Author Topic: Generic Indexer For MS-Word  (Read 4148 times)

SunnyManeeth

  • Guest
Generic Indexer For MS-Word
« on: June 09, 2014, 05:06:43 AM »
Hi Team,

Am working on Generic Indexer and want to load an MS-Word Document.

The word document has around 100 pages i want to find out the Page Length, Page Offset of the Document. Is there any option to find these things by using ars commands.

Thanks
Sunny :)

Frederick Tybalt

  • Full Member
  • ***
  • Posts: 124
    • View Profile
    • Personal Website
Re: Generic Indexer For MS-Word
« Reply #1 on: June 09, 2014, 07:33:56 AM »
If you need to load the entire word document, the offset will be 0 and length will be the byte size of the word file. If it is a segmented document provide the offset and length accordingly
rIcK
======------------------======
www.rick.co.in | www.tekbytz.com

SunnyManeeth

  • Guest
Re: Generic Indexer For MS-Word
« Reply #2 on: June 10, 2014, 02:41:22 AM »
Thanks Frederick,

I thought of writing a java utility so that i can read page by page and gives the length and offset of the page.

Is there any tool so that we can know about the length and offset of the Document pages because we deal with the many number of pages in a single document.
 
Is there any best scenarios so that i can work on that. Can you suggest me on that.

Thanks
Sunny :)

Frederick Tybalt

  • Full Member
  • ***
  • Posts: 124
    • View Profile
    • Personal Website
Re: Generic Indexer For MS-Word
« Reply #3 on: June 10, 2014, 07:36:10 AM »
Not sure if there is any utility that would split and calculate the document size. If you know the in and out of word docs, using Java would be a best option.
rIcK
======------------------======
www.rick.co.in | www.tekbytz.com

Justin Derrick

  • IBM Content Manager OnDemand Consultant
  • Administrator
  • Hero Member
  • *****
  • Posts: 2231
  • CMOD Guru for hire...
    • View Profile
    • Tenacious Consulting
Re: Generic Indexer For MS-Word
« Reply #4 on: June 10, 2014, 08:10:08 AM »
I thought of writing a java utility so that i can read page by page and gives the length and offset of the page.
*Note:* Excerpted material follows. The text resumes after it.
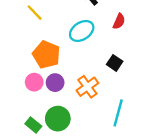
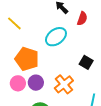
red semicircle: (119, 21) -> (82, 19), moved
You can't just carve out a portion of a Word file, and expect Word to know what to do with it.  Consider converting the file to AFP or PDF first.

-JD.
IBM CMOD Professional Services: http://TenaciousConsulting.com
Call:  +1-866-533-7742  or  eMail:  jd@justinderrick.com
IBM CMOD Wiki:  https://CMOD.wiki/
FREE IBM CMOD Education & Webinars:  https://CMOD.Training/

Interests: #AIX #Linux #Multiplatforms #DB2 #TSM #SP #Performance #Security #Audits #Customizing #Availability #HA #DR

SunnyManeeth

  • Guest
Re: Generic Indexer For MS-Word
« Reply #5 on: June 11, 2014, 10:10:08 PM »
Thanks Frederick and Justin,

I'll look into this, hope i will get the best scenario.

Thanks
Sunny :)

LWagner

  • Guest
Re: Generic Indexer For MS-Word
« Reply #6 on: June 30, 2014, 03:18:23 PM »
Sunny:

How are your results ?

If you converted the Word doc to PDF, you could then use arspdump to dump text of the PDF so you can deteremine the location of any text you want to use for index values.

But you still won't be able to spit the PDF , unless it is a CONTAINER type PDF with many PDF document files in it.

SunnyManeeth

  • Guest
Re: Generic Indexer For MS-Word
« Reply #7 on: July 02, 2014, 04:28:38 AM »
Hi LWagner,

I have done this in two scenarios
     (1) Converting the Doc to PDF, so that we can use the Report indexing to load the document to the CMOD.
     (2) Splliting the Document into different pages and then load it to the CMOD using Generic indexer.
But both works as the same, its better to convert the Document into PDF and then load it to the system.

Thanks
Sunny :)